In Is Everyone Hanging Out Without Me?, Mindy invites readers on a tour of her life and her unscientific observations on romance, friendship, and Hollywood, with several conveniently placed stopping points for you to run errands and make phone calls. Mindy Kaling really is just a Girl Next Door—not so much literally anywhere in the continental United States, but definitely if you live in India or Sri Lanka.


I really love Mindy Kaling. I say that first because this may be a biased review. But really - how could I dislike a book that is clever and full of truth? Mindy's background was nothing that I expected, really. I tend to have a certain view of television stars. In reading this book, however, I learned ho much more Mindy really is. Much more than a "mere" television star. 
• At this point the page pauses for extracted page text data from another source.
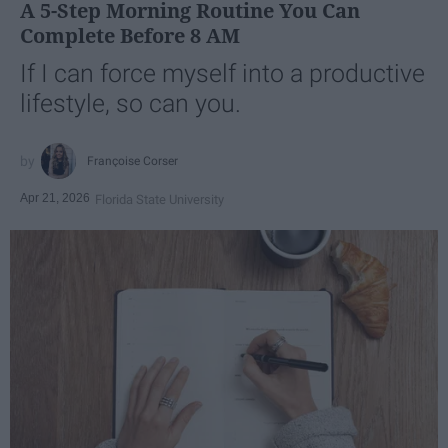
A 5-Step Morning Routine You Can
Complete Before 8 AM
If I can force myself into a productive
lifestyle, so can you.
Françoise Corser
Apr 21, 2026
Florida State University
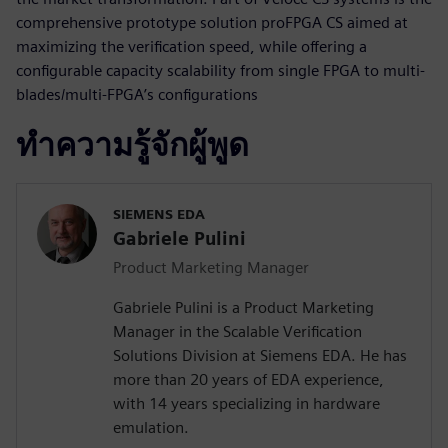
comprehensive prototype solution proFPGA CS aimed at
maximizing the verification speed, while offering a
configurable capacity scalability from single FPGA to multi-
blades/multi-FPGA’s configurations
ทำความรู้จักผู้พูด
SIEMENS EDA
Gabriele Pulini
Product Marketing Manager
Gabriele Pulini is a Product Marketing
Manager in the Scalable Verification
Solutions Division at Siemens EDA. He has
more than 20 years of EDA experience,
with 14 years specializing in hardware
emulation.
Mindy describes her life with all it's expectations, hope and mistakes. It reads as if nothing is held back. She is a funny writer, so of course her unique brand of humor is in every chapter. But what I didn't expect was the tenderness when she writes about her true friends, love of comedy and love of family. She truly loves her parents. I say that surprisingly only because I hardly ever read in memoirs and autobiographies how much the writer loves/loved his/her parents. It really is a beautiful thing to read. 


It's a different kind of humor from Amy Poehler's Yes Please - but it is clever and funny all the same. Pick it up for the humor, but hold onto it for the hidden hope and tenderness.